They come to hike, bike, sail and kite the Gorge’s natural assets – the mountains, the waterfalls, the Columbia River, the warm winds, the incredible views. But after all that, it’s beer-thirty.
“People who love the outdoors come and do their favorite sport … maybe once. The rest of the time, they are sitting right here, drinking beer and eating,” said Kerry Cobb, who was contracted to market the area’s assets for the Hood River County Chamber of Commerce. By “here” she meant the Columbia River area’s eight breweries – six on the Oregon side of the river (Full Sail, Double Mountain, Pfriem, Solera, Logsdon Farmhouse, Big Horse) and two across the toll bridge in Washington (Walking Man, Everybody’s). Specifically, we were sitting in Ale Alley, which includes several downtown Hood River breweries, taphouses and even Andrews Theater, where you can watch a movie, drink beer and eat pizza. Even more specifically, we were downing Molten Lava, a delicious Imperial IPA, at Double Mountain’s newly-expanded restaurant and brewery. Even on a weekday afternoon, the place was crowded.
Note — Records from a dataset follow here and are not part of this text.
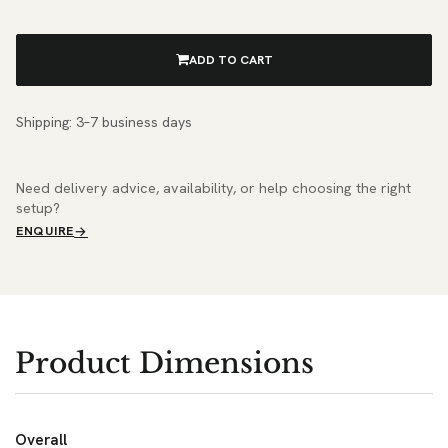
ADD TO CART
Shipping: 3–7 business days
Need delivery advice, availability, or help choosing the right
setup?
ENQUIRE
Product Dimensions
Overall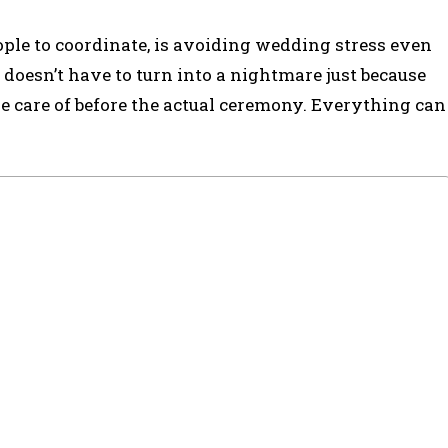
le to coordinate, is avoiding wedding stress even
 doesn’t have to turn into a nightmare just because
ke care of before the actual ceremony. Everything can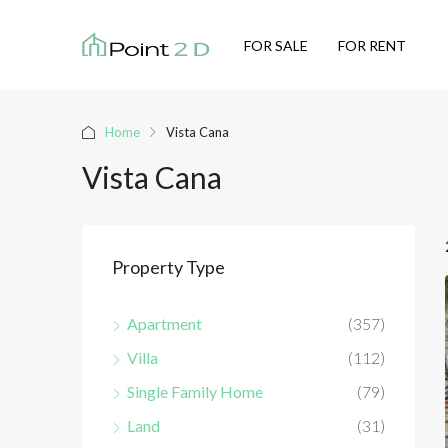
FOR SALE
FOR RENT
Home
Vista Cana
Vista Cana
Property Type
Apartment
(357)
Villa
(112)
Single Family Home
(79)
Land
(31)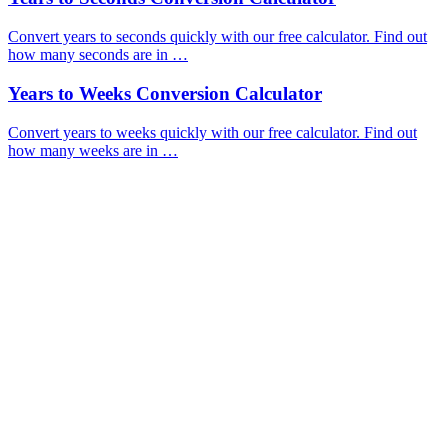
Convert years to seconds quickly with our free calculator. Find out
how many seconds are in …
Years to Weeks Conversion Calculator
Convert years to weeks quickly with our free calculator. Find out
how many weeks are in …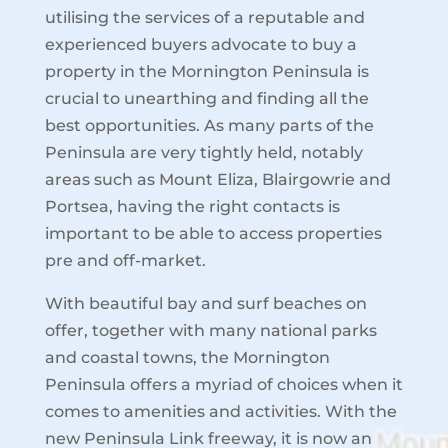
utilising the services of a reputable and
experienced buyers advocate to buy a
property in the Mornington Peninsula is
crucial to unearthing and finding all the
best opportunities. As many parts of the
Peninsula are very tightly held, notably
areas such as Mount Eliza, Blairgowrie and
Portsea, having the right contacts is
important to be able to access properties
pre and off-market.
With beautiful bay and surf beaches on
offer, together with many national parks
and coastal towns, the Mornington
Peninsula offers a myriad of choices when it
comes to amenities and activities. With the
new Peninsula Link freeway, it is now an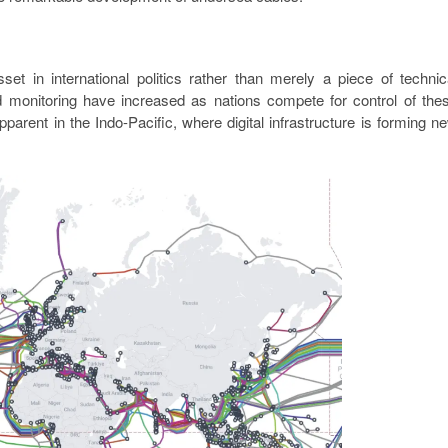
t in international politics rather than merely a piece of technic
nd monitoring have increased as nations compete for control of the
pparent in the Indo-Pacific, where digital infrastructure is forming n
Tourism is growing in the Gorge, and though there are still summer spikes, these are spreading out, Cobb said. In the past few years, the visitor’s center has seen a 59 percent increase in visitors, and income from the transient tax, which helps support tourism marketing for the area, has seen a 15 percent increase.
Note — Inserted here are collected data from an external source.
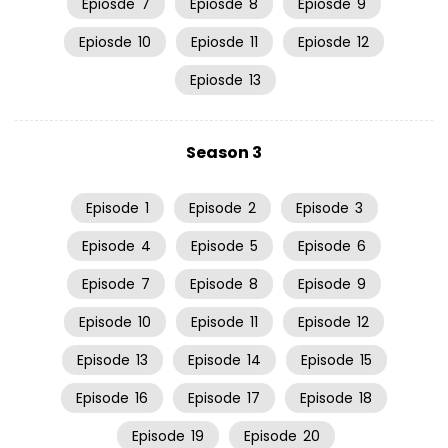
Epiosde
7
Epiosde
8
Epiosde
9
Epiosde
10
Epiosde
11
Epiosde
12
Epiosde
13
Season 3
Episode
1
Episode
2
Episode
3
Episode
4
Episode
5
Episode
6
Episode
7
Episode
8
Episode
9
Episode
10
Episode
11
Episode
12
Episode
13
Episode
14
Episode
15
Episode
16
Episode
17
Episode
18
Episode
19
Episode
20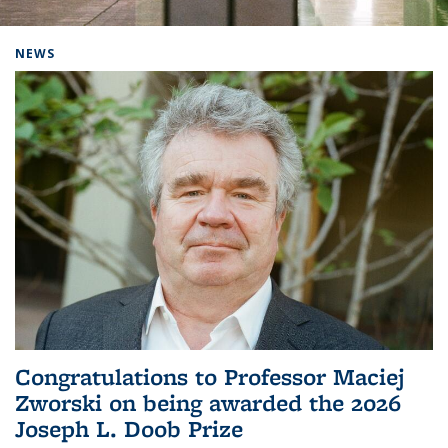
Background image: Home
NEWS
Congratulations to Professor Maciej
Zworski on being awarded the 2026
Joseph L. Doob Prize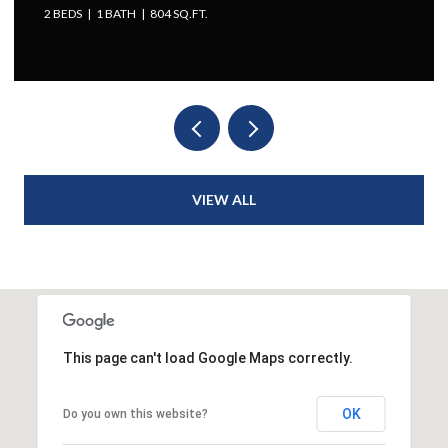
2 BEDS
1 BATH
804 SQ.FT.
VIEW ALL
This page can't load Google Maps correctly.
OK
Do you own this website?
In addition to the nature-lovers who top off their hikes with a beer, there are more visitors who are coming to Hood River specifically to enjoy the beer and the activities surrounding beer. The region that is famous for its 40 wineries is now becoming a bit of a beer-Mecca, Cobb said. “People want to be in Hood River. Once they come, they begin to discover other stuff, like beer.”
Downtown businesses have tapped into the business beer brings. For example, what began as a parking lot drinking party on Fourth Street nearly 9 years ago expanded to 5,000 revelers celebrating fresh hop beers after the Chamber got involved in 2011. Last year, Hood River’s Hop Fest drew more than 10,000 people for 6 solid hours of tasting 50 fresh-hopped brews from more than 30 breweries. “That effectively doubled the population of Hood River,” Cobb said.
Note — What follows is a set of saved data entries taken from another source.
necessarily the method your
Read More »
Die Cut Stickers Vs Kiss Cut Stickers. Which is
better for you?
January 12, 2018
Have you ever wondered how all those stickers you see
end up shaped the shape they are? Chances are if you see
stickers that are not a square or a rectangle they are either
This year, the Hood River Hop Fest is from noon to 9 p.m. Sept. 28. Reserve your room or couch space now, Cobb suggested, as the town fills up fast, as do all of the rooms, RV parks and local camping spots in the Gorge. Other Gorge festivals are including local beers in their line-up. The Harvest Festival and the Blossom Festival are incorporating brew tents, Cobb said.
If crowds are not your thing, off-season brewery visits are always fun. Most of the breweries have, at the minimum, a tasting room or tours of the brewery available if you call ahead. Many of them have taprooms and restaurants, too. But beer is a blissfully portable beverage.
“Pack a picnic lunch and take some beer with you. Get down on the water,” Cobb said.